Howard Nemerov, an esteemed American poet and Pulitzer Prize winner, explored the human condition with wit, intelligence, and compassion in his lyrical verse. His poetry, characterized by its elegance and clarity, captured the essence of life in all its beauty and complexity, earning him acclaim as one of the finest poets of his generation.
"We're not in love with Literature all the time - especially when you have to teach it every day."
"I think there's one thing which distinguishes our art - we don't consider. We don't think. We write a little verse because it comes to us."
"Mostly the thought and the verse come inseparably. In my poem Poetics, it's as close as I come to telling how I do it."
"When modern writers gave up telling stories, they gave up the greatest thing we had."

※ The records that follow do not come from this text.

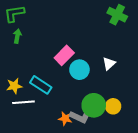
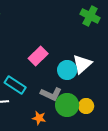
white triangle: (109, 64) -> (82, 64), size x1.5
cyan circle: (79, 70) -> (67, 70), moved
gray L-shape: (80, 117) -> (51, 94), moved

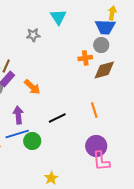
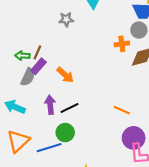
orange line: (94, 110) -> (122, 110), moved, turned -49
black line: (57, 118) -> (69, 108), moved
blue line: (17, 134) -> (49, 148), moved

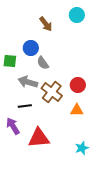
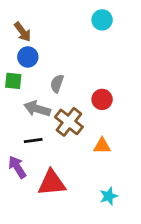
brown arrow: (46, 24) -> (23, 32), moved
blue circle: (31, 48) -> (28, 57), moved
gray semicircle: (43, 63) -> (57, 84), turned 56
red circle: (78, 85) -> (102, 99), moved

"When Robert Frost was alive, I was known as the other new England poet, which is to be barely known at all."
"Language is remarkable, except under the extreme constraints of mathematics and logic, it never can talk only about what it's supposed to talk about but is always spreading around."
"I liked the kid who wrote me that he had to do a term paper on a modern poet and he was doing me because, though they say you have to read poems twice, he found he could handle mine in one try."
"Robert Frost had always said you mustn't think of the last line first, or it's only a fake poem, not a real one. I'm inclined to agree."
"When I was starting to write, the great influence was T.S. Eliot and after that William Butler Yeats."
"I've never read a political poem that's accomplished anything. Poetry makes things happen, but rarely what the poet wants."
"For a Jewish Puritan of the middle class, the novel is serious, the novel is work, the novel is conscientious application why, the novel is practically the retail business all over again."
"Shakespeare tells the same stories over and over in so many guises that it takes a long time before you notice."
"I think there was a revolution in poetry, associated chiefly with Eliot and Pound; but maybe it is of the nature of revolutions or of the nature of history that their innovations should later come to look trivial or indistinguishable from technical tricks."